Dataset entries
[Start of section]
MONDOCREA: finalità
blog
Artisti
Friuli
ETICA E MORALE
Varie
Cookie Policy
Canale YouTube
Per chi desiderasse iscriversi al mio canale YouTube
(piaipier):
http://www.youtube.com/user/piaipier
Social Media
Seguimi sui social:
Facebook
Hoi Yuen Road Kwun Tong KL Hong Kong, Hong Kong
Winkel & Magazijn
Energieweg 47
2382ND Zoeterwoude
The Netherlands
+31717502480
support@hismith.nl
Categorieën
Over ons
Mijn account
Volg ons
[End of section]
[Start of section]
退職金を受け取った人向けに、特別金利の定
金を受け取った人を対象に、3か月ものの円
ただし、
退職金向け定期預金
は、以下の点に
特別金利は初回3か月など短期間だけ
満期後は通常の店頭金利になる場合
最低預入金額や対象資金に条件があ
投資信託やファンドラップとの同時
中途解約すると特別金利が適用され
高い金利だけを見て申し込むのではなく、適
[End of section]
YOUR ASSIGNMENT: With "piaipier" as the string to match, show every line of the entries above that has it.

THE ANSWER:
(piaipier):
http://www.youtube.com/user/piaipier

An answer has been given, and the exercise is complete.